1. An endoscopic system that irradiates a fluorescent agent administered to a subject with excitation light, A light source device that outputs excitation light from one light source selected from multiple light sources with different wavelengths, A light guide probe is inserted through the forceps channel of the endoscope and propagates the excitation light output from the light source device, The endoscope has a light-cutting filter facing the objective lens, and a detachable hood attached to the tip of the endoscope. Equipped with, The aforementioned hood is an endoscope system in which a hood is selected from among several types of hoods having different light-cutting filters, corresponding to the wavelength of the excitation light.

2. The endoscopic system according to claim 1, wherein the optical fiber bundle of the light guide probe is made of a material capable of guiding excitation light of any of the multiple wavelengths.

3. It is equipped with an image signal processing unit that displays images taken with an endoscope on a monitor. The endoscope system according to claim 1 or 2, wherein the image signal processing unit changes the display range of the image according to the light cut filter.

4. A memory unit that stores information identifying the wavelength of the excitation light and the corresponding hood, A selection unit that allows the user to select the wavelength of the excitation light, An output unit reads information from the storage unit that identifies the hood corresponding to the wavelength selected in the selection unit and outputs it to the user. An endoscope system according to any one of claims 1 to 3, comprising:

5. The endoscope system according to any one of claims 1 to 4, further comprising a determination unit that determines whether the intensity of the light input by means for guiding the excitation light output from the tip of the endoscope to the objective lens of the endoscope meets a predetermined standard, and determines that the hood is properly attached if it is determined that the predetermined standard is met.

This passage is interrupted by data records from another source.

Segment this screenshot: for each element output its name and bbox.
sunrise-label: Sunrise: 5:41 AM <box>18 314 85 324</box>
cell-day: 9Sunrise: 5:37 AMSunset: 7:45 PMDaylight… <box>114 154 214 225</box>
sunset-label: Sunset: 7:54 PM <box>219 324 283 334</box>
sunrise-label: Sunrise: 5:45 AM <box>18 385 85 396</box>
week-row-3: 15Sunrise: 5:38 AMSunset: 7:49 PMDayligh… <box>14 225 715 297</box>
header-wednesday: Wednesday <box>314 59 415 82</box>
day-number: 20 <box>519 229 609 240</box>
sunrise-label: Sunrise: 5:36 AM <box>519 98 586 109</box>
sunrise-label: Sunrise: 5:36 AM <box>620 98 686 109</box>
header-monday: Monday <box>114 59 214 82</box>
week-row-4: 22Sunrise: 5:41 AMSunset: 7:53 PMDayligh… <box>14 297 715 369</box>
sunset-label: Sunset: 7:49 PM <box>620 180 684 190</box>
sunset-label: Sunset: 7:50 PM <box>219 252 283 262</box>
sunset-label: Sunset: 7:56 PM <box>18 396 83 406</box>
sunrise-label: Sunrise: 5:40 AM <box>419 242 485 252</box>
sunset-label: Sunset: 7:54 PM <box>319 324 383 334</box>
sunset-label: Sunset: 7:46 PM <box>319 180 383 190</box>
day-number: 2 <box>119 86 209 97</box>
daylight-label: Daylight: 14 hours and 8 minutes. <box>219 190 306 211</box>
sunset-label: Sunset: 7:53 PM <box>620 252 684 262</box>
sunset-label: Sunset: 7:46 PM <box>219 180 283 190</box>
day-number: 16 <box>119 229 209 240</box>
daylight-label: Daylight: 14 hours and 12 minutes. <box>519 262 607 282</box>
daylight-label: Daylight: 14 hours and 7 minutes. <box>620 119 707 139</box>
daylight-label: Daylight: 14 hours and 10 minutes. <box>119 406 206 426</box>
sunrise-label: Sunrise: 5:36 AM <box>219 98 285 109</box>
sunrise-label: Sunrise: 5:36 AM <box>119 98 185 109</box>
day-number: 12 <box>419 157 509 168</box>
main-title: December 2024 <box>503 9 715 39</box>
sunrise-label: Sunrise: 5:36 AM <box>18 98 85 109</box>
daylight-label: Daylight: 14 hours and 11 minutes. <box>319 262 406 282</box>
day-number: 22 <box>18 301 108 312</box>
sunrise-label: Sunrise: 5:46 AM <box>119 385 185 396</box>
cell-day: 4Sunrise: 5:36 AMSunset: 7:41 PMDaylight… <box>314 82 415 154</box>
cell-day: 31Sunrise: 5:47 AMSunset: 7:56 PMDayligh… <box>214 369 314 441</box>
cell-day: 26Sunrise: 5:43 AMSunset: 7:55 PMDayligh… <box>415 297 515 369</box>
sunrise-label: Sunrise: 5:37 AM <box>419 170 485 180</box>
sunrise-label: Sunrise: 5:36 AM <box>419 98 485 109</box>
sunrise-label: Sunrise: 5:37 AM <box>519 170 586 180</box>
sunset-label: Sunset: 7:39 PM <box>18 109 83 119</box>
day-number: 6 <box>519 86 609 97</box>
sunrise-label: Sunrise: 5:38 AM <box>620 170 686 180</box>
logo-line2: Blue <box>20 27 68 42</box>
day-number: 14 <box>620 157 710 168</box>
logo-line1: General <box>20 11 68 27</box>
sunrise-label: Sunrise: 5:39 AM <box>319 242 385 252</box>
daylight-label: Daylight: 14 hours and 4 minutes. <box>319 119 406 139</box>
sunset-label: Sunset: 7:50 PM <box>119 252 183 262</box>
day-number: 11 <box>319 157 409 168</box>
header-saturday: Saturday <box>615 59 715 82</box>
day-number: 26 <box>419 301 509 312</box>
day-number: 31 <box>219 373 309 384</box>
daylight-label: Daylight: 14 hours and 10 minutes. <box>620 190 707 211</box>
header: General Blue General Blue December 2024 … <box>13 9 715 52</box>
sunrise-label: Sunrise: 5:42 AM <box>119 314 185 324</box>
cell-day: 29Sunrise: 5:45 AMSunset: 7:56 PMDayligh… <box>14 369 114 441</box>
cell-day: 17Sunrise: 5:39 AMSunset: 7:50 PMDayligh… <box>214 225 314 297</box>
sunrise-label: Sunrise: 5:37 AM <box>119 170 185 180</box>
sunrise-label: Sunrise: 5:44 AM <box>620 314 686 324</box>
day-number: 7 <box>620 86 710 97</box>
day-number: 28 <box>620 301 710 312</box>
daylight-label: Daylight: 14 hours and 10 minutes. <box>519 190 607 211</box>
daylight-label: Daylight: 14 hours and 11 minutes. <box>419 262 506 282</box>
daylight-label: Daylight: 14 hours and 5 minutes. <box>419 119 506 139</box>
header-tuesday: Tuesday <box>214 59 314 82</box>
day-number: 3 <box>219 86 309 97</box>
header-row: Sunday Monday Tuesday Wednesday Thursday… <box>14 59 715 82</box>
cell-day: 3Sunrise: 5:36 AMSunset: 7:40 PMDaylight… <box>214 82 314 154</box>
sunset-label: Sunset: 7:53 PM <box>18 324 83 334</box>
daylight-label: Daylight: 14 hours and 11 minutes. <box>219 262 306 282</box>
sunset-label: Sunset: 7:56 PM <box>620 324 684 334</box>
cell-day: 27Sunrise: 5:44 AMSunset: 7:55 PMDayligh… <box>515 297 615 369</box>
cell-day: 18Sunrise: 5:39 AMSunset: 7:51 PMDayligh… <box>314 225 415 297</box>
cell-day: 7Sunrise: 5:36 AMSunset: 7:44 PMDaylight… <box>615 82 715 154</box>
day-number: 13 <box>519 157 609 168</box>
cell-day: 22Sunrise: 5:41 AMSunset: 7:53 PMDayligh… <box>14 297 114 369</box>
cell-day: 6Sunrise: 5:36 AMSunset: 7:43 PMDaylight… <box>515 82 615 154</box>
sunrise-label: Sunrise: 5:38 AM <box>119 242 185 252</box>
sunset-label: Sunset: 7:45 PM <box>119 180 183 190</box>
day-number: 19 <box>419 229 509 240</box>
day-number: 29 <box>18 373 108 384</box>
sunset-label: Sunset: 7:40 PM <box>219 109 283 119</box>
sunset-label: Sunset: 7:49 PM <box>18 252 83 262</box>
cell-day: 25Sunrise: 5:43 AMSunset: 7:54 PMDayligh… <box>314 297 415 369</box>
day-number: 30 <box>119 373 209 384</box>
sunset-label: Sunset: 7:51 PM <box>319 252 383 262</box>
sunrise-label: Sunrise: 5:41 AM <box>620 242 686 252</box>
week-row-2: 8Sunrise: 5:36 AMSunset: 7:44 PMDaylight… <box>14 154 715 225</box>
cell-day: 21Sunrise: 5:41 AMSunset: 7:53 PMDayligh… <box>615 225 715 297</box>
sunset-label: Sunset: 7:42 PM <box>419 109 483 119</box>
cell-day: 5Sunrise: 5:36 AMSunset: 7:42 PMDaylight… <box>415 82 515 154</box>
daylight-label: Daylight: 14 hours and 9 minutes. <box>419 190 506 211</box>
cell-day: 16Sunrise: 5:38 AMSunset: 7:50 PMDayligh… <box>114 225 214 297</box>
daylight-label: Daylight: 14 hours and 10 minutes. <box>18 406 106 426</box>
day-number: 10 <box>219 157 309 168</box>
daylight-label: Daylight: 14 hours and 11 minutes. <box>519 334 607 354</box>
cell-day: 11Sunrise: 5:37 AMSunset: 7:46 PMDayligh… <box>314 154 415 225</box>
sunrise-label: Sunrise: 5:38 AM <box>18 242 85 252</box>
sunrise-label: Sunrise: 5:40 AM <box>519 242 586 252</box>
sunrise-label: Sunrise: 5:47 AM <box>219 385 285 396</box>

6. Each of the aforementioned multiple types of hoods has a light cut filter that cuts the wavelength of the corresponding excitation light, The endoscopic system according to any one of claims 1 to 5, wherein when the wavelength of the corresponding excitation light and the wavelength of the fluorescence emitted by the excitation are closer than a predetermined standard, the short-wavelength cut filter partially cuts not only the wavelength band of the excitation light but also the fluorescence.